Teaser Image Caption
Electric vehicles (EVs) have become a stress test for China-EU economic ties. Meanwhile, european firms like Volkswagen are increasingly tapping into Chinese innovation and cost advantages.

This article is part of a series on “EU-China relations: Bound by Clean Tech or Divided by it?”. The articles reflect the opinions of their respective authors and should be read in the context of this series.


Despite rising trade frictions and strategic distrust, climate and clean energy remain among the few areas where China-EU relations are still anchored in shared interests. Drawing lessons from solar PV, this article identifies three near-term cooperation pathways – EVs and batteries, green hydrogen, and third-country partnerships – that are both politically feasible and mutually beneficial.

Climate Cooperation as a Strategic Exception

China–EU relations face growing strains from trade disputes, technology restrictions, and geopolitical tensions. Yet climate and clean energy stand out as a domain of enduring shared necessity. China's “dual carbon” goals – peaking emissions before 2030 and neutrality by 2060 – align directionally with the EU's Green Deal target of climate neutrality by 2050. At the same time, mechanisms like the EU's Carbon Border Adjustment Mechanism (CBAM), Net-Zero Industry Act, and preparations for COP31 in 2026 underscore that decarbonisation is no longer merely an environmental agenda – it is increasingly an industrial and security imperative.

From a Chinese perspective, Europe's “de-risking” is comprehensible but risks drifting into exclusionary protectionism, hindering global clean-tech diffusion and the energy transition. The key is not whether cooperation continues, but how to structure it for political acceptability, economic rationality, and mutual benefit.

China's advantages in manufacturing can complement Europe's strengths in regulation, finance, system integration, and innovation. 

This article moves beyond simplistic debates about “de-risking vs. cooperation,” instead emphasizing pragmatic complementarities: China's advantages in manufacturing scale and cost efficiency can complement Europe's strengths in regulation, finance, system integration, and innovation. The solar photovoltaics (PV) case illustrates both collaboration's potential and pitfalls. Building on it, three near-term opportunities stand out: 

  • electric vehicles (EVs) and batteries,
  • renewable hydrogen, and
  • partnerships in third-country markets.

Solar PV Reflection – Climate Triumph and Cautionary Tale

Solar Photovoltaic (PV) exemplifies how global collaboration can accelerate climate progress – while also revealing how political backlash emerges when benefits are unevenly distributed.
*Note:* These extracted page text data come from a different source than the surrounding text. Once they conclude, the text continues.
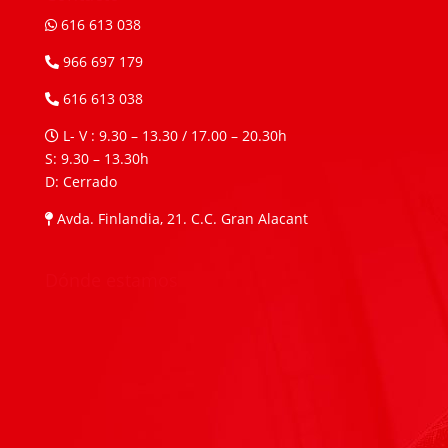
616 613 038
966 697 179
616 613 038
L- V : 9.30 – 13.30 / 17.00 – 20.30h
S: 9.30 – 13.30h
D: Cerrado
Avda. Finlandia, 21. C.C. Gran Alacant
Dónde estamos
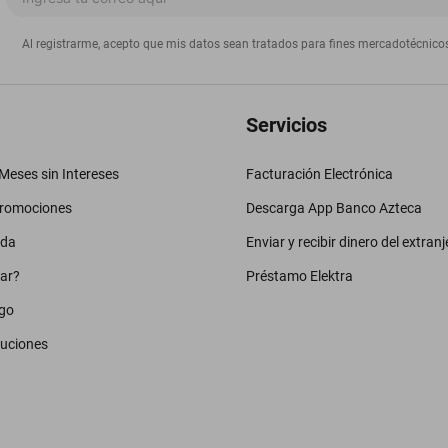
Al registrarme, acepto que mis datos sean tratados para fines mercadotécnico
Servicios
eses sin Intereses
Facturación Electrónica
promociones
Descarga App Banco Azteca
uda
Enviar y recibir dinero del extranj
ar?
Préstamo Elektra
go
luciones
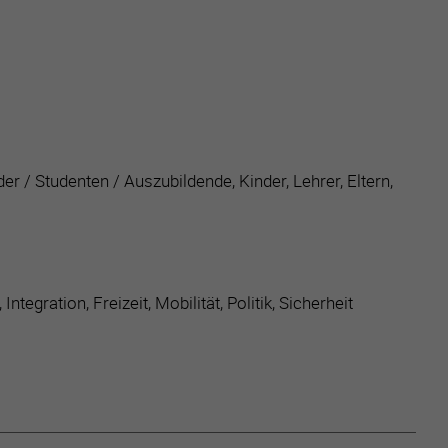
 / Studenten / Auszubildende, Kinder, Lehrer, Eltern,
egration, Freizeit, Mobilität, Politik, Sicherheit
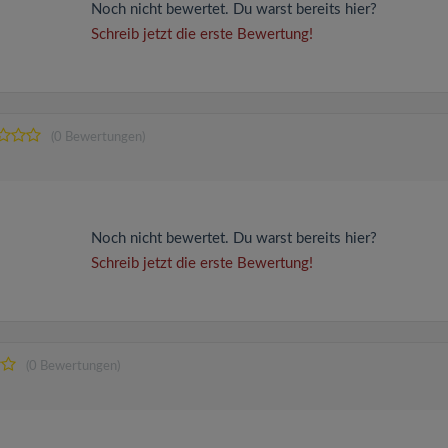
Noch nicht bewertet. Du warst bereits hier?
Schreib jetzt die erste Bewertung!
(0 Bewertungen)
Noch nicht bewertet. Du warst bereits hier?
Schreib jetzt die erste Bewertung!
(0 Bewertungen)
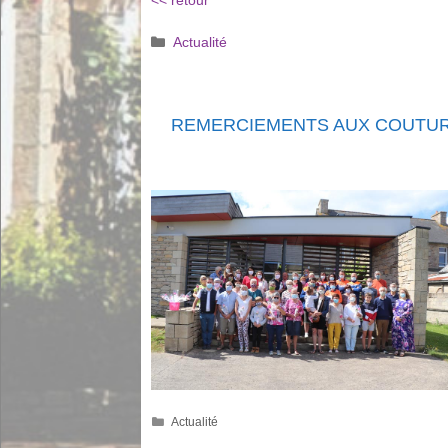
<< retour
Catégories
Actualité
REMERCIEMENTS AUX COUTU
Catégories
Actualité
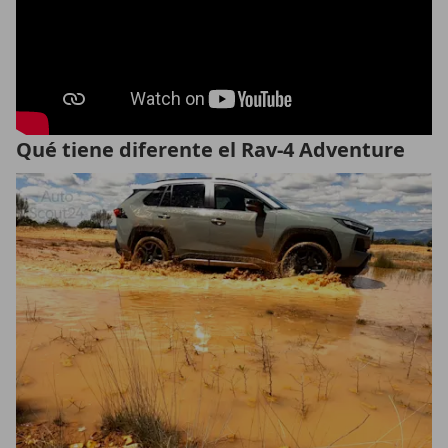
Qué tiene diferente el Rav-4 Adventure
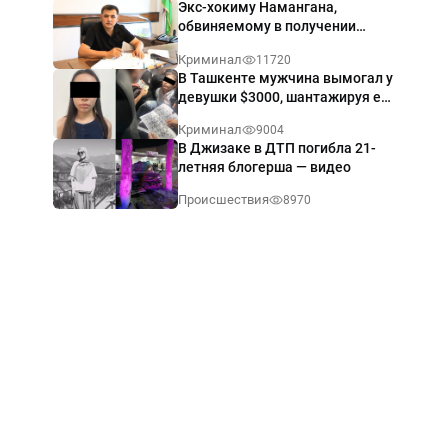
Экс-хокиму Намангана,
обвиняемому в получении
взятки $60 тыс., вынесли
Криминал
11720
приговор
В Ташкенте мужчина вымогал у
девушки $3000, шантажируя её
интимными фото — видео
Криминал
9004
В Джизаке в ДТП погибла 21-
летняя блогерша — видео
Происшествия
8970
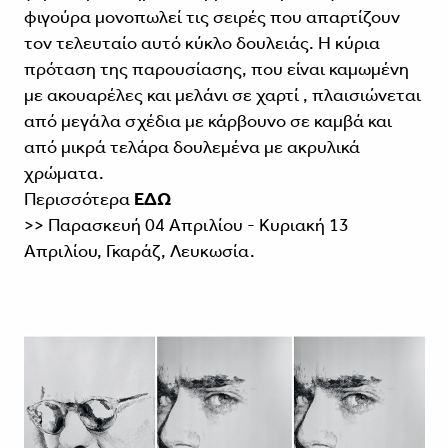
φιγούρα μονοπωλεί τις σειρές που απαρτίζουν
τον τελευταίο αυτό κύκλο δουλειάς. Η κύρια
πρόταση της παρουσίασης, που είναι καμωμένη
με ακουαρέλες και μελάνι σε χαρτί , πλαισιώνεται
από μεγάλα σχέδια με κάρβουνο σε καμβά και
από μικρά τελάρα δουλεμένα με ακρυλικά
χρώματα.
Περισσότερα
ΕΔΩ
>> Παρασκευή 04 Απριλίου - Κυριακή 13
Απριλίου, Γκαράζ, Λευκωσία.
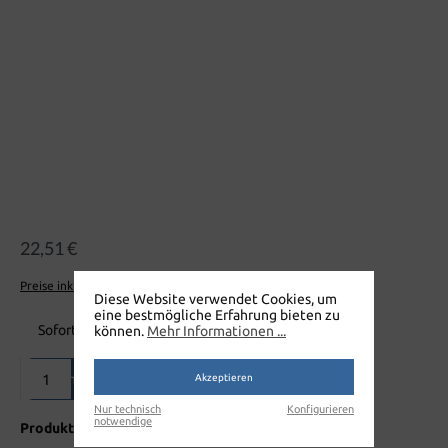
22,51 €
Preise inkl. MwSt. zzgl. Versandkosten
Diese Website verwendet Cookies, um
eine bestmögliche Erfahrung bieten zu
Sofort verfügbar, Lieferzeit: 1-3 Tage
können.
Mehr Informationen ...
Produkt Anzahl: Gib den gewünschten Wert ein oder benutze die Sch
In den Warenkorb
Akzeptieren
Nur technisch
Konfigurieren
notwendige
Produktnummer:
W520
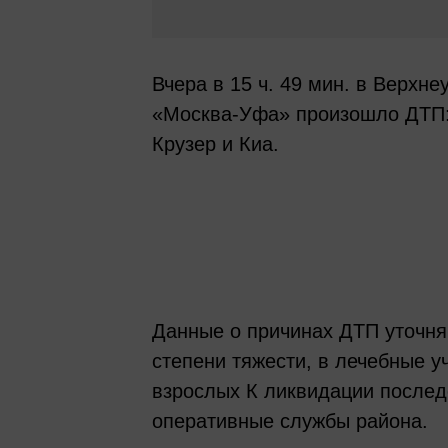
Вчера в 15 ч. 49 мин. в Верхн
«Москва-Уфа» произошло ДТП:
Крузер и Киа.
Данные о причинах ДТП уточня
степени тяжести, в лечебные у
взрослых К ликвидации послед
оперативные службы района.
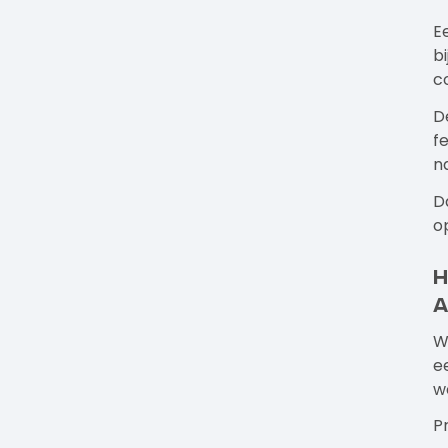
E
b
c
D
f
n
D
o
H
a
W
e
w
P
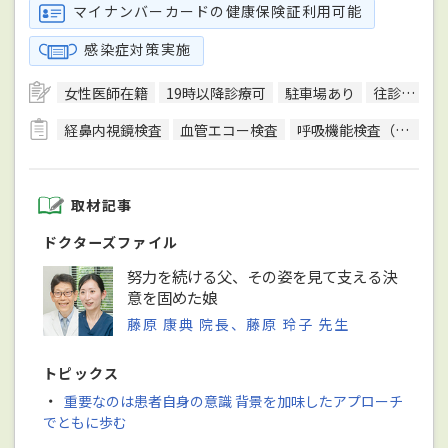
マイナンバーカードの健康保険証利用可能
感染症対策実施
女性医師在籍
19時以降診療可
駐車場あり
往診可
訪
経鼻内視鏡検査
血管エコー検査
呼吸機能検査（スパイロメトリー）
取材記事
ドクターズファイル
努力を続ける父、その姿を見て支える決
意を固めた娘
藤原 康典 院長、藤原 玲子 先生
トピックス
・
重要なのは患者自身の意識 背景を加味したアプローチ
でともに歩む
Over six decades, PV evolved from U.S. lab breakthroughs (Bell Labs, 1950s; NASA funding, 1960s), to oil-shock-driven R&D in Japan and the U.S. in the 1970s, and finally to Europe's 1990s–2000s feed-in tariffs in Germany and others that scaled markets and slashed costs.
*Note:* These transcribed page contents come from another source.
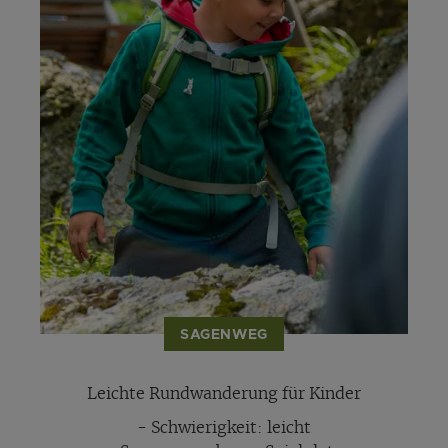
SAGENWEG
Leichte Rundwanderung für Kinder
- Schwierigkeit: leicht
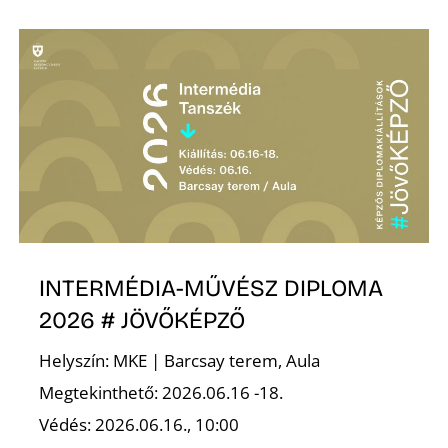
Z
INTERMÉDIA-MŰVÉSZ DIPLOMA
2026 # JÖVŐKÉPZŐ
Helyszín: MKE | Barcsay terem, Aula
Megtekinthető: 2026.06.16 -18.
Védés: 2026.06.16., 10:00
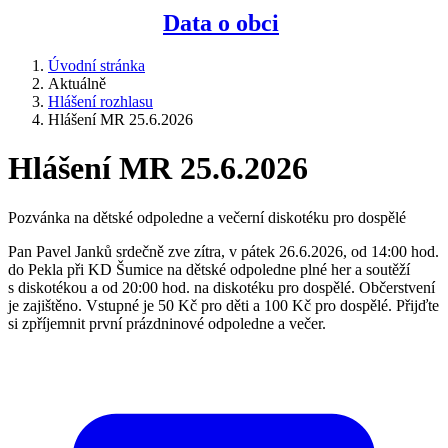
Data o obci
Úvodní stránka
Aktuálně
Hlášení rozhlasu
Hlášení MR 25.6.2026
Hlášení MR 25.6.2026
Pozvánka na dětské odpoledne a večerní diskotéku pro dospělé
Pan Pavel Janků srdečně zve zítra, v pátek 26.6.2026, od 14:00 hod.
do Pekla při KD Šumice na dětské odpoledne plné her a soutěží
s diskotékou a od 20:00 hod. na diskotéku pro dospělé. Občerstvení
je zajištěno. Vstupné je 50 Kč pro děti a 100 Kč pro dospělé. Přijďte
si zpříjemnit první prázdninové odpoledne a večer.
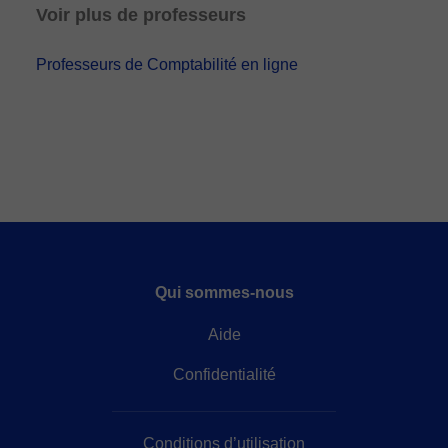
Voir plus de professeurs
Professeurs de Comptabilité en ligne
Qui sommes-nous
Aide
Confidentialité
Conditions d’utilisation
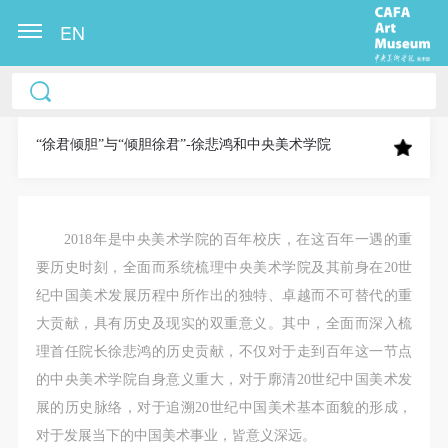
EN
中央美术学院美术馆出版授权协议书
中央美术学院美术馆出版授权协议书
中央美术学院美术馆出版授权协议书
本人完全同意《中央美术学院美术馆》（以下简
本人完全同意《中央美术学院美术馆》（以下简
本人完全同意《中央美术学院美术馆》（以下简
称“CAFAM”），愿意将本人参与中央美术学院美术馆
称“CAFAM”），愿意将本人参与中央美术学院美术馆
称“CAFAM”），愿意将本人参与中央美术学院美术馆
“徐君倾胆”与“倾胆徐君”-徐悲鸿和中央美术学院
公共教育部组织的公益性活动（包括美术馆会员活
公共教育部组织的公益性活动（包括美术馆会员活
公共教育部组织的公益性活动（包括美术馆会员活
动）的涉及本人的图像、照片、文字、著作、活动成
动）的涉及本人的图像、照片、文字、著作、活动成
动）的涉及本人的图像、照片、文字、著作、活动成
果（如参与工作坊创作的作品）提交中央美术学院用
果（如参与工作坊创作的作品）提交中央美术学院用
果（如参与工作坊创作的作品）提交中央美术学院用
2018年是中央美术学院的百年校庆，在这百年一遇的重
作发表、出版。中央美术学院可以以电子、网络及其
作发表、出版。中央美术学院可以以电子、网络及其
作发表、出版。中央美术学院可以以电子、网络及其
要历史时刻，全面而系统梳理中央美术学院及其前身在20世
它数字媒体形式公开出版，并同意编入《中国知识资
它数字媒体形式公开出版，并同意编入《中国知识资
它数字媒体形式公开出版，并同意编入《中国知识资
纪中国美术发展历程中所作出的独特、卓越而不可替代的重
源总库》《中央美术学院资料库》《中央美术学院美
源总库》《中央美术学院资料库》《中央美术学院美
源总库》《中央美术学院资料库》《中央美术学院美
大贡献，具有历史及现实的双重意义。其中，全面而深入梳
术馆资料库》等相关资料、文献、档案机构和平台，
术馆资料库》等相关资料、文献、档案机构和平台，
术馆资料库》等相关资料、文献、档案机构和平台，
理首任院长徐悲鸿的历史贡献，不仅对于走到百年这一节点
在中央美术学院中使用和在互联网上传播，同意按相
在中央美术学院中使用和在互联网上传播，同意按相
在中央美术学院中使用和在互联网上传播，同意按相
的中央美术学院自身意义重大，对于廓清20世纪中国美术发
关“章程”规定享受相关权益。
关“章程”规定享受相关权益。
关“章程”规定享受相关权益。
展的历史脉络，对于追溯20世纪中国美术基本面貌的形成，
中央美术学院美术馆活动安全免责协议书
中央美术学院美术馆活动安全免责协议书
中央美术学院美术馆活动安全免责协议书
对于发展当下的中国美术事业，皆意义深远。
No single nation “owned” PV; shared research, policies, and markets in different regions drove global progress. China entered later but strategically, absorbing global know-how and benefiting from early European subsidies, before leveraging domestic industrial policy and scale to build dominant capacity. Today, China controls over 80 percent of key segments across the PV supply chain, from polysilicon to modules.

From a climate perspective, this is a resounding success: costs plummeted, deployment exploded, and solar became the cheapest power source in many regions. Politically, however, Europe increasingly views PV as a case of strategic dependence and asymmetric value capture. The lesson is clear: international collaboration speeds innovation and scale dramatically, but requires safeguards for equitable, defensible benefits. Future China–EU ties must therefore prioritize managed interdependence – cooperation with safeguards – rather than unchecked integration.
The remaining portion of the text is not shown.